Friday, July 2, 2010

Using the Constitution: Empathy & Wise Latinas or Impartiality?

This past week’s confirmation hearings for Obama Supreme Court Justice nominee Elena Kagan has once again brought contrasting Constitutional philosophies to the fore. In a nutshell, conservatives think Supreme Court Justices should be impartial umpires, while liberals think they should be empathetic super--legislators.

Conservatives ask: What are the conflicting rules (laws, interpretations, policies) at issue in the case, and how best to achieve the result most consistent with them? Liberals ask: What is the “right” thing to do, what is the best result, in light of various goals of righting past societal wrongs, protecting the “oppressed”, and moving society to a “fairer” place consistent with the liberal focus on gender, racial, class, and sexual identity?; this is Obama’s articulated “empathy” standard for SC justices.

New Obama-appointee SC Justice Sotomayor evidenced this view with her now-infamous comment: “I would hope that a wise Latina woman with the richness of her experiences would more often than not reach a better conclusion than a white male who hasn’t lived that life." Question for Sotomayor: does the Constitution have different meanings and so different outcomes for a latina woman compared to a white male? Is an apartment lease contract unenforceable by a white landlord because the defaulting tenant is a latina and, per the liberal view, a member of an oppressed class?

We have a written Constitution whose clauses have finite meaning and are not aspirational principles or general guidelines. There is no point to having a written Constitution if the words don’t mean what they say or if they can mean what they in fact don’t say. But liberals need an expansive judicial power unmoored to the Constitution’s written words (a “living” Constitution) because they been unable to achieve their societal aims entirely through legislative and executive means.
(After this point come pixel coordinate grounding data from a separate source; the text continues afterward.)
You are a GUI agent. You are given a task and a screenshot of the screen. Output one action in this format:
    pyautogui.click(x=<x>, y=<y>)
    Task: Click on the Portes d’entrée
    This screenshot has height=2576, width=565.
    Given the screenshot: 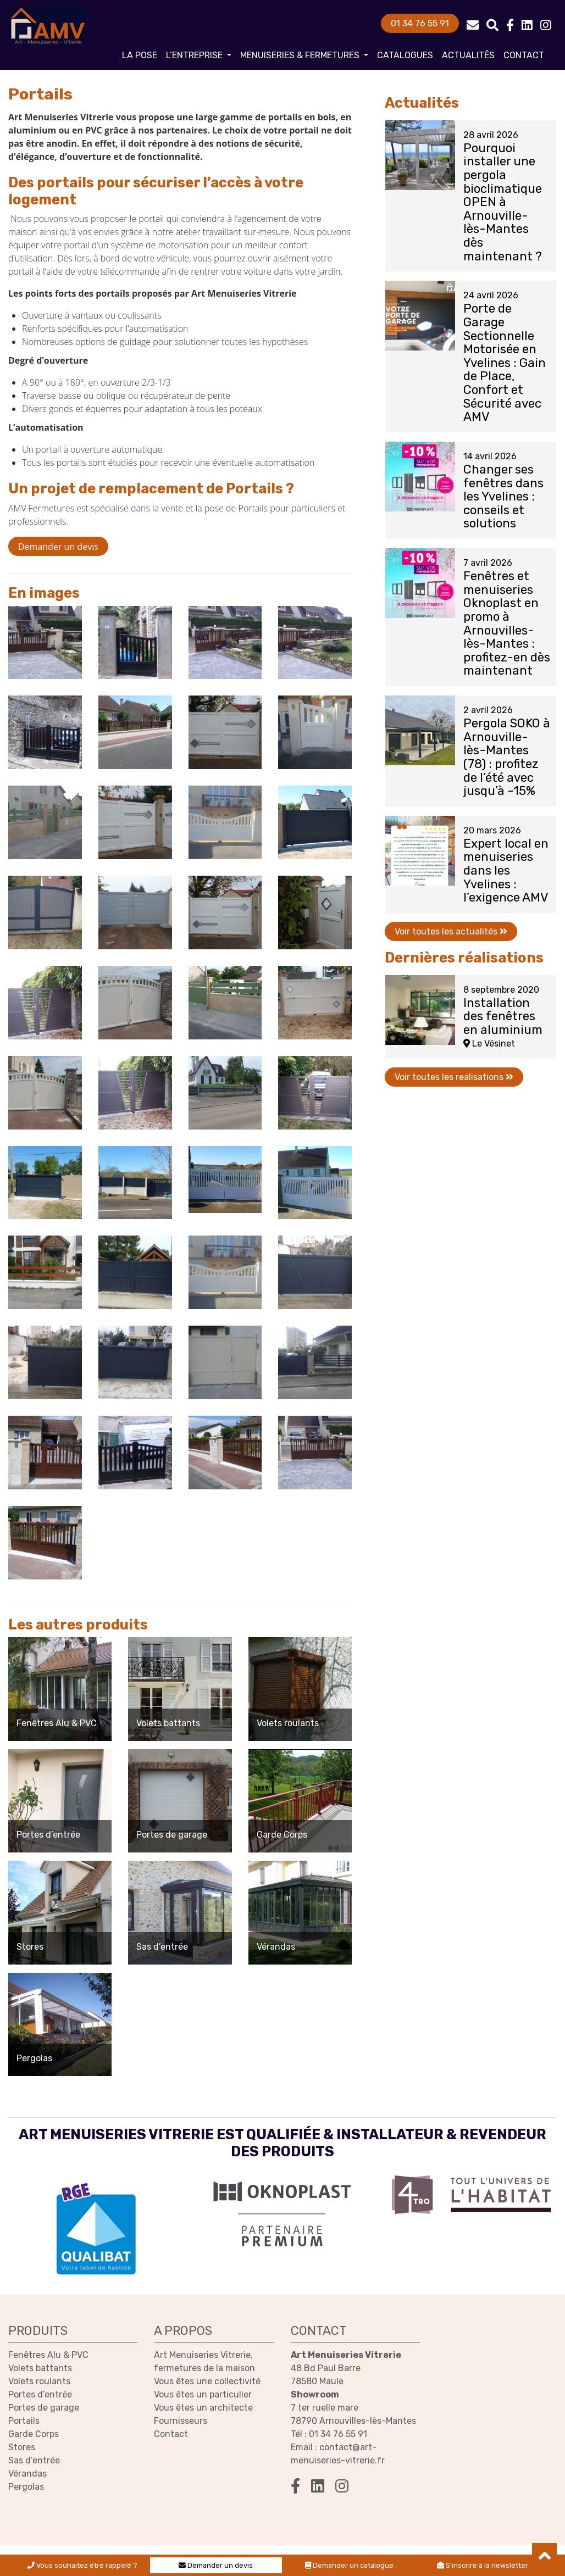 What is the action you would take?
    pyautogui.click(x=40, y=2394)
Roe v. Wade is a perfect example, wherein a majority of Justices created a federal Constitutional right to an abortion that cannot be honestly found in the clauses of the written Constitution, hence the talk of “penumbras” and such; one can certainly be “pro-choice” and nevertheless find the majority holding in the case corrosive to a Constitutional republic based on written laws. After saying such one day, I’ll never forget the emotional response I got from a very bright attorney: “So you want to go back to the days of dangerous back-alley abortions!?” For some, the written Constitution is just a procedural hurdle – one must do what is “right”, and so the end sometimes justifies the means. Have I no empathy for women, don’t I want the “right” outcome in the case? But the history of liberty is in large part the history of fair and honest legal process. An anti-impartiality “empathy” standard for deciding the competing issues in a case destroys that foundation.

Here’s a current example: liberals are relying on the Commerce Clause as the basis of federal power to require every American to purchase private health insurance from a private company. No honest person actually thinks such a federal power can be found anywhere in the Constitution, including the much-abused Commerce Clause. But Obamacare supporters think the individual insurance mandate is a necessary component of their national health care plan and therefore is the “right” thing to do. The approach: figure out what’s “right” and then find some Constitutional language, perhaps a “penumbra” or “emanation”, that will seemingly justify it to a mostly inattentive and trusting public.

Ramesh Ponnuru discussed this Constitutional interpretation in a post (link) yesterday at National Review Online titled “Umpires vs. Liberals”, and concluded with a very interesting point. He asks: “If the Constitution merely lays out several “values” to which we aspire, and does not supply the materials for determining how to resolve conflicts among these values in cases where such conflicts arise … then why should unelected lawyers instead of legislators decide how to resolve these conflicts?” The answer for liberals must be: voters, the “People,” are too unenlightened (false consciousness and all that, expressed by one exasperated liberal a few years ago as “What’s the Matter with Kansas?”) to reliably elect correct thinking legislators, and so an enlightened ruling elite, unelected by design yet ostensibly empathetic to their interests, must make the important decisions for them. A very different view of governance than that of the American system we’ve inherited.